Point of View: More Than Enough
Yes, spring may be here, but, besides the dazzling goldfinches and cardinals, there is the oaken semen dripping on one’s windshield, pollen-suffused air, allergies, tick bites, the wretched antibiotics required to treat them, and, sports-wise, it’s been a bit of a slog — the great majority of our high school’s teams not being playoff-bound.
Still, lushness is to be preferred to slushiness.
Presumably, there will be growth next spring, but then I wonder will I, a weekly sportswriter perhaps overly dependent on the winning drug, be here to enjoy it?
“. . . Old Time is still a-flying: And this same flower that smiles to-day / To-morrow will be a-dying.”
Of course, Robert Herrick was addressing virgins of the 17th century, not herniated geezers with total knee replacements of the 21st, but I hear what he was a-saying.
Long before Herrick, of course, there was Horace: “Dum loquimir, fugerit invida aetas: carpe diem, quam minimum credula postero.” Carpe diem. Pluck the day. Though not so roughly as to forget the future, which, while it is not ours to know, we can try our best to shape. Which is why am I going to p.t. every week trying to strengthen, after 70-some years of slouching, my shoulders so I can stand erect.
It was my late mother-in-law’s express wish that I not hunch. Thus I’ve made it my mission to straighten up and fly right.
“Yet, it’s the process,” my inner voice reminds. “Don’t get so hung up on Ws, give the kids a break, treat victory and defeat as the imposters they are and have some fun while you’re at it. In short, be plucky, and pay attention.”
I had to admit I was right: Keep moving, keep improving, that’s the ticket. Did the kids learn, did they have fun?
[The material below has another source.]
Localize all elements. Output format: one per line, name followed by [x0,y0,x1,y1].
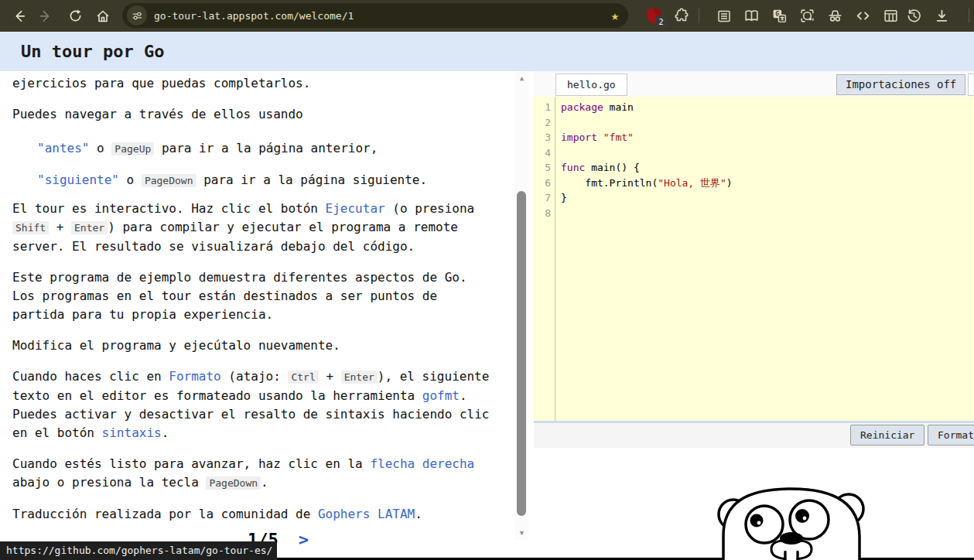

Those are the main questions.
In the end, though, why not simply settle for fun, for the movement that embodies life, and let self-improvement take its course.
The other evening at my brother-in-law’s Derby party, watching the kids — there must have been at least two dozen of them — playing dodgeball in the backyard as the sun went down was enough, more than enough.